## PROBLEM DETAILS
In the entries that follow, find every line containing "القانونية" and copy it.

::::::

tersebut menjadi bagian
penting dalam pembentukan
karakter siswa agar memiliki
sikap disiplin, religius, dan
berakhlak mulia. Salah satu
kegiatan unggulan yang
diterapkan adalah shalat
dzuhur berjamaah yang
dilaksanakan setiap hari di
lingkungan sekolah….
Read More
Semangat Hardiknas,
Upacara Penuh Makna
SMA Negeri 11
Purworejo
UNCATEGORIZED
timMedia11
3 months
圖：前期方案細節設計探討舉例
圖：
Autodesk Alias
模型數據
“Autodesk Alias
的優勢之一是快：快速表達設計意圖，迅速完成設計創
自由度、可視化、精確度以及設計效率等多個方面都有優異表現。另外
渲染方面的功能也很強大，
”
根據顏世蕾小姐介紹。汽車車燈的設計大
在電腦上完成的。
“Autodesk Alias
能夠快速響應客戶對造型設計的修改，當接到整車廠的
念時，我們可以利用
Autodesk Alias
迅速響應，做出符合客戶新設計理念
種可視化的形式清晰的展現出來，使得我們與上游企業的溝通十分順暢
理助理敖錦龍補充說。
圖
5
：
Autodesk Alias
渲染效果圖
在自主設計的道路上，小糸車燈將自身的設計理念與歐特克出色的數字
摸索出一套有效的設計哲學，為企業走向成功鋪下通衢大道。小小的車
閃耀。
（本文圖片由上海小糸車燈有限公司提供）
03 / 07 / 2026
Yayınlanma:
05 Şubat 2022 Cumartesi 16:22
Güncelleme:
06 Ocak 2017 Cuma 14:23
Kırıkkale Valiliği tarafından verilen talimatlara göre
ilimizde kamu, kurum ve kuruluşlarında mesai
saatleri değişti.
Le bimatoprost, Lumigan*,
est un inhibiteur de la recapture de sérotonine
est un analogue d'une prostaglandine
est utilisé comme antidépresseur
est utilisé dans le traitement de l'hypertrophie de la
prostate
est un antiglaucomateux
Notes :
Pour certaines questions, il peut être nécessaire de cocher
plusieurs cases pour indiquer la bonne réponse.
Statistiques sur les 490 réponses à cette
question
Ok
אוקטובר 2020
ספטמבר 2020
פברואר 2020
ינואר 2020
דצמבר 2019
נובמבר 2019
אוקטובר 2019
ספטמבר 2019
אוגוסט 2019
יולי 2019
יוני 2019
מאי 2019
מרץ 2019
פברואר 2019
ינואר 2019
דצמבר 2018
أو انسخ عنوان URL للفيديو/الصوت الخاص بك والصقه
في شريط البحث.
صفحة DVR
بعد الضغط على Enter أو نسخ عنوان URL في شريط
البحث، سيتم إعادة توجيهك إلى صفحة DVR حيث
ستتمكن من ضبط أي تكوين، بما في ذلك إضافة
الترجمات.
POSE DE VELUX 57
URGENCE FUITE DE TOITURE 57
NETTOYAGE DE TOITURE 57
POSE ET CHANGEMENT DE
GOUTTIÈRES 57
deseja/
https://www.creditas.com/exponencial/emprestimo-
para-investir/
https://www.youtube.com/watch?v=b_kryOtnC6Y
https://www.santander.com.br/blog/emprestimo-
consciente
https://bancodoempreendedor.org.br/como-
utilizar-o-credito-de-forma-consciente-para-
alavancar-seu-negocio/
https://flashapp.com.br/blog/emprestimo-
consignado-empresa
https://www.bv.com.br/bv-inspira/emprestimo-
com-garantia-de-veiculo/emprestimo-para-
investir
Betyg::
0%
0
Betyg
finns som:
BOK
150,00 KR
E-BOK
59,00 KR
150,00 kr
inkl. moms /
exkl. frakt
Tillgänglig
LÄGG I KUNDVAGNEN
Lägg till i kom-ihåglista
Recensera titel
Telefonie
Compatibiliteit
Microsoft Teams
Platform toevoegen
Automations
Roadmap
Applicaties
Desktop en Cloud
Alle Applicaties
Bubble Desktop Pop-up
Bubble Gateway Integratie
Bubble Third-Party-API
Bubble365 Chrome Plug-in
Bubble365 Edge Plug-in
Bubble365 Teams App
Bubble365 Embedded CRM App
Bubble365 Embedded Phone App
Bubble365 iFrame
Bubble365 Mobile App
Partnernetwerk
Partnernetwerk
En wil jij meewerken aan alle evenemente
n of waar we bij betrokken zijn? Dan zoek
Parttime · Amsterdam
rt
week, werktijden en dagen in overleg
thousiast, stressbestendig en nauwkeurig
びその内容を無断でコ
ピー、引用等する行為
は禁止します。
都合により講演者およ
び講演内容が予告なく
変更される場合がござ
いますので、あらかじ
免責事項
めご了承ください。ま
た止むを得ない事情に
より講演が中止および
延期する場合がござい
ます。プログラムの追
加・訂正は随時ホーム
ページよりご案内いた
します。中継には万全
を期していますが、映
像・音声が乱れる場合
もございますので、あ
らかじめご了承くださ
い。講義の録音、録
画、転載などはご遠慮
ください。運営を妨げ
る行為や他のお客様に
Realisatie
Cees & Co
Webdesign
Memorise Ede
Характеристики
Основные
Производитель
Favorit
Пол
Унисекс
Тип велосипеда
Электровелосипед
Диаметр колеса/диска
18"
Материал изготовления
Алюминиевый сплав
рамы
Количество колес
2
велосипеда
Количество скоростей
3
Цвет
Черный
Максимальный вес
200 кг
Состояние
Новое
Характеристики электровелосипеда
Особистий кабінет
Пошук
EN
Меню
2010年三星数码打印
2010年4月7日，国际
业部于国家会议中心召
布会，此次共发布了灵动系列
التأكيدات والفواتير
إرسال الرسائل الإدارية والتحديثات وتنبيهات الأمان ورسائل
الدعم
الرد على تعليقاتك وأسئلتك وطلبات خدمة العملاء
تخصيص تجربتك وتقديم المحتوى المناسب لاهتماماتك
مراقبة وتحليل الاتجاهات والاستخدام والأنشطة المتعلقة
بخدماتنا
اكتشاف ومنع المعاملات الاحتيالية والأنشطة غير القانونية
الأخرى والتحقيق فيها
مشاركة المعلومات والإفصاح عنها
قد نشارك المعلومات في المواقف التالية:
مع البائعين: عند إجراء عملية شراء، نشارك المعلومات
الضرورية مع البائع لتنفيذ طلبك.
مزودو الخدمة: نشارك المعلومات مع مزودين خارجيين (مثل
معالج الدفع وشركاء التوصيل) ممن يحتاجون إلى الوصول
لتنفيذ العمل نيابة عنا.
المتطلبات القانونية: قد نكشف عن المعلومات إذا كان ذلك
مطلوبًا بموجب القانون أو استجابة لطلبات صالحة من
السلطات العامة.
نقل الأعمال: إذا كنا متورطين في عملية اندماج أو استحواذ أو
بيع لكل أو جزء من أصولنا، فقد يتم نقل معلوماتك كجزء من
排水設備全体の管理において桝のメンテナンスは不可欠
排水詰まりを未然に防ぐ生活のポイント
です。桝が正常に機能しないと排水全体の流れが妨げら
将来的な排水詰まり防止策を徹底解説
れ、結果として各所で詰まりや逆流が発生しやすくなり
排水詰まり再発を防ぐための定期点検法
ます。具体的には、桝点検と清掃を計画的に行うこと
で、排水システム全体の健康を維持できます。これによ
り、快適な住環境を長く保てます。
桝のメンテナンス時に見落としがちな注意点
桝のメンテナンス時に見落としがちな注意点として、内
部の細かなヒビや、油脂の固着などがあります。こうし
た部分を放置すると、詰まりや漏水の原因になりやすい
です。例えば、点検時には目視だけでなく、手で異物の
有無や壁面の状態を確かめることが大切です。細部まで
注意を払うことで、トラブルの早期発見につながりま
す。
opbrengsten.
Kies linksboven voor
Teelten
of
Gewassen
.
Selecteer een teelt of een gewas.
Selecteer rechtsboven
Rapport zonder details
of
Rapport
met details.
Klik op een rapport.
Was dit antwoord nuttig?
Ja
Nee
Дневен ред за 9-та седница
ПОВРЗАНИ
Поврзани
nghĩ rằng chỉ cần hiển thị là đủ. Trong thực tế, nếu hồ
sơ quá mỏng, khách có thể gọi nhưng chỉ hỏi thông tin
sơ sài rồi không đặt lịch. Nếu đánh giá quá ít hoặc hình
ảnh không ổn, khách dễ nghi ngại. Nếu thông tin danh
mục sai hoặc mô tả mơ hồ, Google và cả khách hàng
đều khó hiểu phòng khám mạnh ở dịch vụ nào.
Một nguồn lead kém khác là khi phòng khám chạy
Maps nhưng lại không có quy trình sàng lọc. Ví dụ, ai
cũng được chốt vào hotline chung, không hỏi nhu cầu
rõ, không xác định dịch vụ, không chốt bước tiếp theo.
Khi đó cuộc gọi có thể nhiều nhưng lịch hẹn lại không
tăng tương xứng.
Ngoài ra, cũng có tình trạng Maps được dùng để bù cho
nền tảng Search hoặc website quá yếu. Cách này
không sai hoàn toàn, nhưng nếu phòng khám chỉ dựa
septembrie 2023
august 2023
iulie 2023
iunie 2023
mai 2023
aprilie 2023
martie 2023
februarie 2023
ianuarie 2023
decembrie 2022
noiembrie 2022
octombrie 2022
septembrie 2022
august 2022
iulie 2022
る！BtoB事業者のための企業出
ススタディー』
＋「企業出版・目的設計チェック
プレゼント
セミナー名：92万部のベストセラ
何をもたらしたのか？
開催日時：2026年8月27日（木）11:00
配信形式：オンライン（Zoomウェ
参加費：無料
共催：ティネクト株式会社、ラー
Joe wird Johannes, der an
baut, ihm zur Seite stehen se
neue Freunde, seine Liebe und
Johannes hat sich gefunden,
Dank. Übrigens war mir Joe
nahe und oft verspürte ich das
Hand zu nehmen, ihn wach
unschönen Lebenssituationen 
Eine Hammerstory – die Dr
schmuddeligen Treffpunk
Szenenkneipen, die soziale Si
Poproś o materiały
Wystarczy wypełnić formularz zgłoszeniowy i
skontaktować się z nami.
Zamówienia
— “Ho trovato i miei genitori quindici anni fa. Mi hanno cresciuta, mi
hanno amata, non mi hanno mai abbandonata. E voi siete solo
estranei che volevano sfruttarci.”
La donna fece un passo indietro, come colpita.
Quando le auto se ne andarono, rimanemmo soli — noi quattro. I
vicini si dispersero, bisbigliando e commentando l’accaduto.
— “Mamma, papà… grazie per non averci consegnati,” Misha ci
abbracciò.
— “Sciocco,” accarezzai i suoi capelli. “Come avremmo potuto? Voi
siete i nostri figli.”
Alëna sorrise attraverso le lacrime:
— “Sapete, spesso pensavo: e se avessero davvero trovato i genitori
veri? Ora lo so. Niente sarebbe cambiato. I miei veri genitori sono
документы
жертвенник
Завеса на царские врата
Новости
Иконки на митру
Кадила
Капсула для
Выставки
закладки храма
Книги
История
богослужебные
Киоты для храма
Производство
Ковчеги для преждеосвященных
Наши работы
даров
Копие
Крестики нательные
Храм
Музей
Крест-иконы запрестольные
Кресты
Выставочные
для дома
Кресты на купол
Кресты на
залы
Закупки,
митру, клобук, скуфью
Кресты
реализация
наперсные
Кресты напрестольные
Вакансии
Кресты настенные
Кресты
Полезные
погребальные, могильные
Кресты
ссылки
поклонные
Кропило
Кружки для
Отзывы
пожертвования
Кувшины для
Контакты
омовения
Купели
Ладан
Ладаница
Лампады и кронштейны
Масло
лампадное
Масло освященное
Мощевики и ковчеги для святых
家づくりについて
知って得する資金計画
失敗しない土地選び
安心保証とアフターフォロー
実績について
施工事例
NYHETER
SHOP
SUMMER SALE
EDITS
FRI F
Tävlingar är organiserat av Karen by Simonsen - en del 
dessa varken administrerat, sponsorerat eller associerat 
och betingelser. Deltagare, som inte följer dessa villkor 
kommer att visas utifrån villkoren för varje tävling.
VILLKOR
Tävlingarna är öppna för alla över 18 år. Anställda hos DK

::::::

## YOUR SOLUTION
اكتشاف ومنع المعاملات الاحتيالية والأنشطة غير القانونية
المتطلبات القانونية: قد نكشف عن المعلومات إذا كان ذلك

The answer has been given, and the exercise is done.